Under the snow, it’s spring.
Under stone, it’s the same.
Where the sun intensifies and molten water collects, it’s spring. This is when the rock is mined for nutrients that feed the grasslands. Under the big sagebrush, for instance, it is spring.
Even on a slope of the right angle, where water weeps out into the cold and, together with the sun, keep off frost.
Even on the bare face of the rock.
These are all interface zones: boundaries. Look how neatly the lichen keeps to the squared off edge of the stone below. That’s how precise this is.
Look how similar that stone is to one in the shade below, covered with frost, not with lichen. Life is a kind of frost at this time of the year, a boundary effect, filling a point of energy exchange.
So this is where we go farming instead, and the success we’re having at it.
Isn’t it time to stop subsidizing settler agriculture? 5 months of a year are not enough.
The sun is a wind here. Where it strikes (from the right, above), winter melts away. A milimetre away, winter stays. Even the roofs of our houses are telling the story.

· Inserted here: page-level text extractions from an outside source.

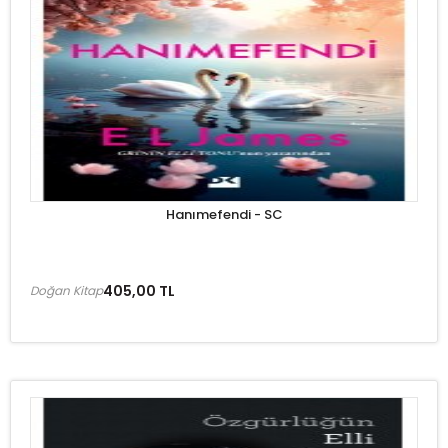
Hanımefendi - SC
405,00 TL
Doğan Kitap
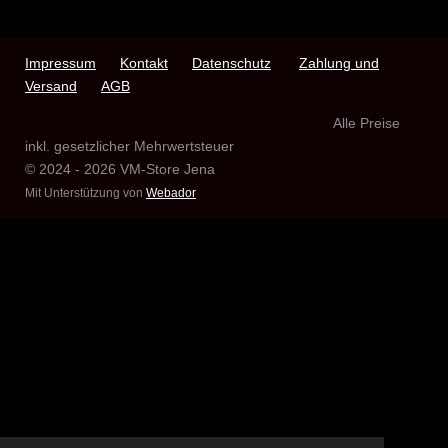
l
l
l
l
e
e
e
e
n
n
n
n
Impressum
Kontakt
Datenschutz
Zahlung und
Versand
AGB
Alle Preise
inkl. gesetzlicher Mehrwertsteuer
© 2024 - 2026 VM-Store Jena
Mit Unterstützung von
Webador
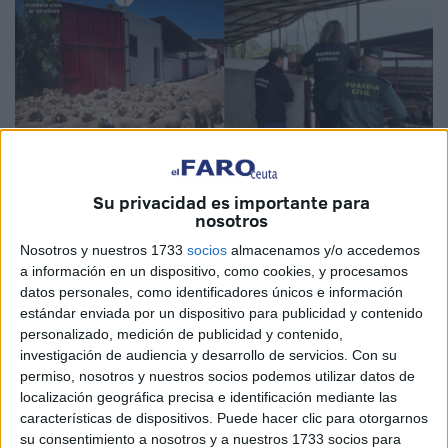
Su privacidad es importante para
nosotros
Nosotros y nuestros 1733
socios
almacenamos y/o accedemos
Imagen cedida
a información en un dispositivo, como cookies, y procesamos
datos personales, como identificadores únicos e información
estándar enviada por un dispositivo para publicidad y contenido
personalizado, medición de publicidad y contenido,
investigación de audiencia y desarrollo de servicios.
Con su
Ante la inminente conmemoración de la
Festividad del
permiso, nosotros y nuestros socios podemos utilizar datos de
Sacrificio- Eid al-Adha
, componentes del
Equipo de
localización geográfica precisa e identificación mediante las
Protección de la Naturaleza (EPRONA) de la
características de dispositivos. Puede hacer clic para otorgarnos
su consentimiento a nosotros y a nuestros 1733 socios para
Comandancia de la Guardia Civil
de Ceuta, que prestan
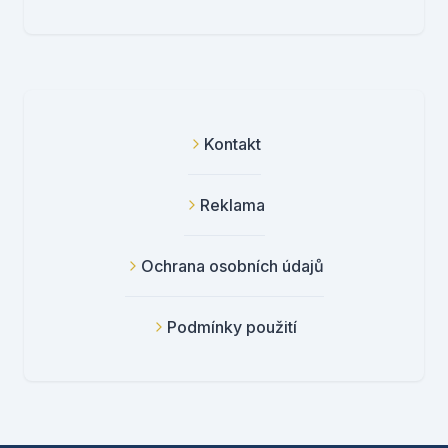
Kontakt
Reklama
Ochrana osobních údajů
Podmínky použití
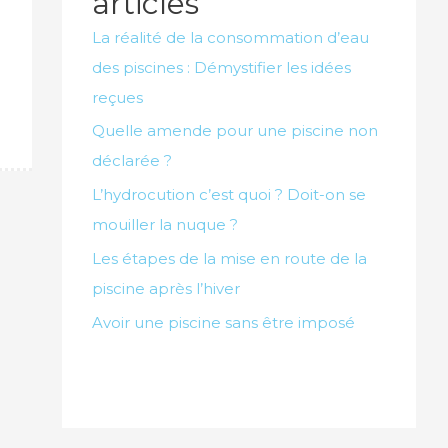
articles
La réalité de la consommation d’eau
des piscines : Démystifier les idées
reçues
Quelle amende pour une piscine non
déclarée ?
L’hydrocution c’est quoi ? Doit-on se
mouiller la nuque ?
Les étapes de la mise en route de la
piscine après l’hiver
Avoir une piscine sans être imposé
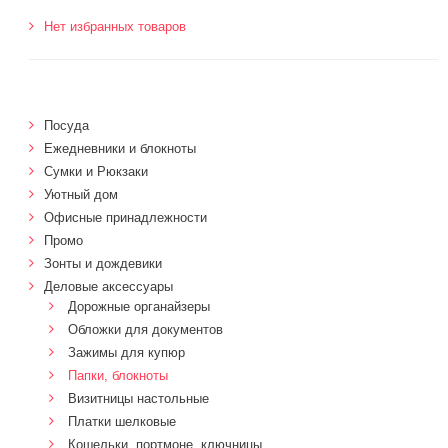
Нет избранных товаров
Посуда
Ежедневники и блокноты
Сумки и Рюкзаки
Уютный дом
Офисные принадлежности
Промо
Зонты и дождевики
Деловые аксессуары
Дорожные органайзеры
Обложки для документов
Зажимы для купюр
Папки, блокноты
Визитницы настольные
Платки шелковые
Кошельки, портмоне, ключницы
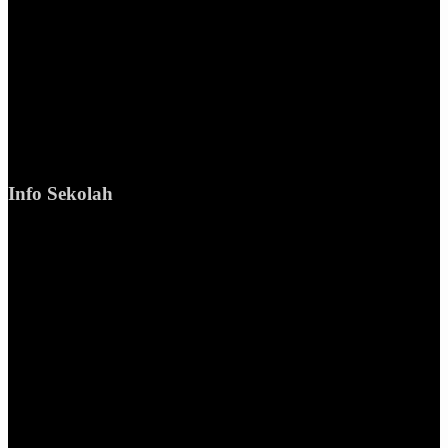
Info Sekolah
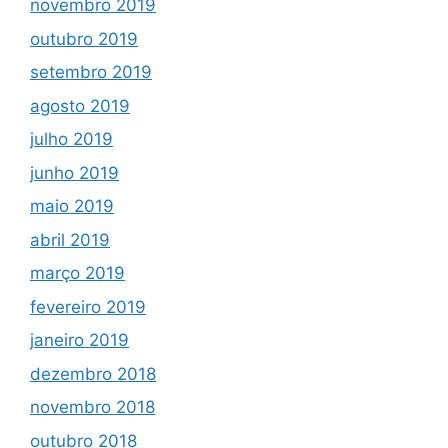
novembro 2019
outubro 2019
setembro 2019
agosto 2019
julho 2019
junho 2019
maio 2019
abril 2019
março 2019
fevereiro 2019
janeiro 2019
dezembro 2018
novembro 2018
outubro 2018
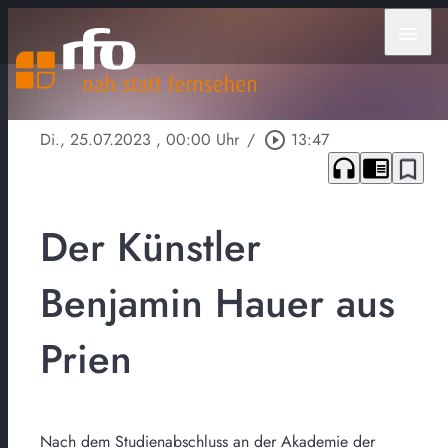
menu
Di., 25.07.2023
, 00:00 Uhr
/
play_circle_outline
13:47
headphones
chrome_reader_mode
bookmark_border
Der Künstler
Benjamin Hauer aus
Prien
Nach dem Studienabschluss an der Akademie der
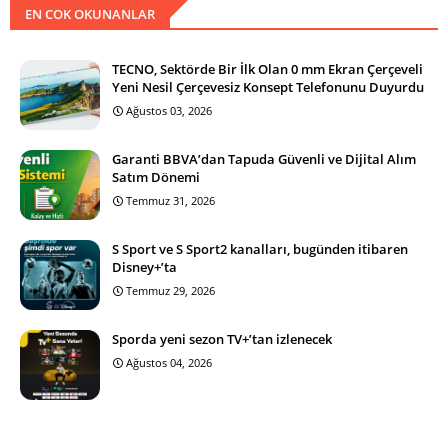
EN COK OKUNANLAR
TECNO, Sektörde Bir İlk Olan 0 mm Ekran Çerçeveli
Yeni Nesil Çerçevesiz Konsept Telefonunu Duyurdu
Ağustos 03, 2026
Garanti BBVA’dan Tapuda Güvenli ve Dijital Alım
Satım Dönemi
Temmuz 31, 2026
S Sport ve S Sport2 kanalları, bugünden itibaren
Disney+’ta
Temmuz 29, 2026
Sporda yeni sezon TV+’tan izlenecek
Ağustos 04, 2026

Look at what nails under a layer of shingles have done! That we’re not doing the same to produce food from the earth, and that we’re not copying the lichens in any other way, and that we’re not even developing these natural processes in our so-called university, is sure evidence that Canadian culture has never moved to this place. It has, simply, blundered. Now it’s time to live here as if it were home. Look at the decorative settler culture leaves below giving it a try.
We can’t escape this.
Re: “Isn’t it time to stop subsidizing settler agriculture? 5 months of a year are not enough.” I don’t much about subsidizing but I know that many ordinary settlers, those without big $ or bank loans, are being prevented from living at peace with the land by inflated prices of land, water, etc.
I love your posts in which you lead us to see things that are all around and we might otherwise miss, making us apprentice seekers and seers. Thank you.
LikeLike
I think the two things go hand in hand. Commodifying land for the privilege of a few?